We have a dedicated AIX enviroment just for this application (actually, it's only the backend OEM oracle database for Arcsight.)
The initial problem was that certain services were failing to run. In researching with the vendor, it appears that these services normally are installed in /etc/init.d. In my enviroment /etc/init.d is symlinkd (I believe that is the correcgt term) to /etc/rc.d/init.d .
It is here the trouble begins --- it appears there was/is no /etc/rc.d directory in this enviroment, which caused the inital installation to fail, thus causing other attempted work-arounds by the former owner of this system.

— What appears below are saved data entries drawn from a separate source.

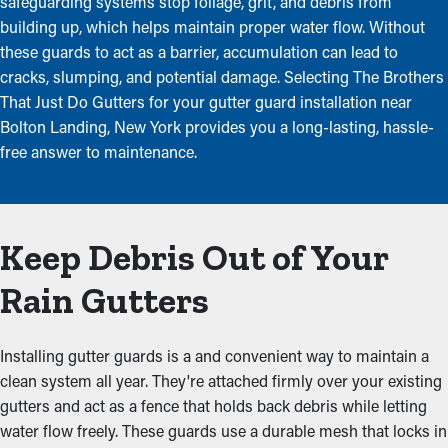
safeguarding systems stop foliage, grit, and debris from
building up, which helps maintain proper water flow. Without
these guards to act as a barrier, accumulation can lead to
cracks, slumping, and potential damage. Selecting The Brothers
That Just Do Gutters for your gutter guard installation near
Bolton Landing, New York provides you a long-lasting, hassle-
free answer to maintenance.
Keep Debris Out of Your
Rain Gutters
Installing gutter guards is a and convenient way to maintain a
clean system all year. They're attached firmly over your existing
gutters and act as a fence that holds back debris while letting
water flow freely. These guards use a durable mesh that locks in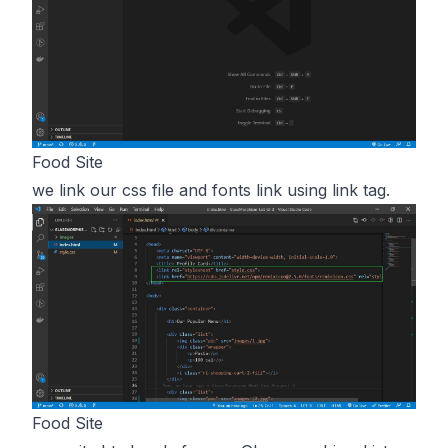
Food Site
we link our css file and fonts link using link tag.
Food Site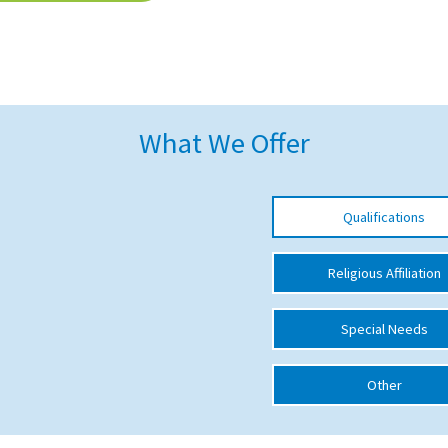
What We Offer
Qualifications
Religious Affiliation
Special Needs
Other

I tried to speak with the in-house AIX guru to try to understand the situation and educate myself. I was trying to ask if in a "vanilla" install of an AIX enviroment these directories would normally exist. Unfortunately, I could not get an answer from him I would consider understandable, as he dismissed the application as being a linux hack into a AIX enviroment. In his written reply he stated:
<QUOTE>
This is typical for Unix servers in the trust group (in this case it is **a different AIX enviroment**):
*13) pwd
/etc/rc.d
*13) ll
total 8
drwxr-xr-x 2 root system 256 Aug 19 2005 init.d
-r-xr--r-- 1 root system 1586 Aug 19 2005 rc
drwxr-xr-x 2 root system 256 Sep 1 2005 rc2.d
drwxr-xr-x 2 root system 256 Aug 19 2005 rc3.d
drwxr-xr-x 2 root system 256 Aug 19 2005 rc4.d
drwxr-xr-x 2 root system 256 Aug 19 2005 rc5.d
drwxr-xr-x 2 root system 256 Aug 19 2005 rc6.d
drwxr-xr-x 2 root system 256 Aug 19 2005 rc7.d
drwxr-xr-x 2 root system 256 Aug 19 2005 rc8.d
drwxr-xr-x 2 root system 256 Aug 19 2005 rc9.d
*13) egrep rc.d ../inittab
l2:2:wait:/etc/rc.d/rc 2
l3:3:wait:/etc/rc.d/rc 3
l4:4:wait:/etc/rc.d/rc 4
l5:5:wait:/etc/rc.d/rc 5
l6:6:wait:/etc/rc.d/rc 6
l7:7:wait:/etc/rc.d/rc 7
l8:8:wait:/etc/rc.d/rc 8
l9:9:wait:/etc/rc.d/rc 9
dt:2:wait:/etc/rc.dt
dtds:2:once:/etc/rc.detectd start >/dev/null 2>&1
*13)\
The standard multi-user startup is run-level 2, so the bolded inittab is executed.
This is a very non-AIX rc method. The only active rc is rc2.d, and it only contains sshd.
</QUOTE>
(To be clear, in the above, he is referring to a different enviroment.)
I tried pressing further, but could not get much else that I could follow. I believe he was trying to communicate that (at least here), there is no such thing as a "vaniila" AIX enviroment. WHen I asked why, he responded, "Why bother?" Just copy something existing. From his comment then, I gather the enivroment was created similar to the way you would clone a virtual machine in the VMWARE world. And perhaps that enviroment was "trimmed down" or otherwise minimized for some purpose.
So I'm back to my old question, should a standard AIX enviroment have /etc/rc.d/init.d and should /etc/init.d link to it? Is my clunky explanation of how the enviroment was likely created somewhat on target?
Thanks for taking the time to respond.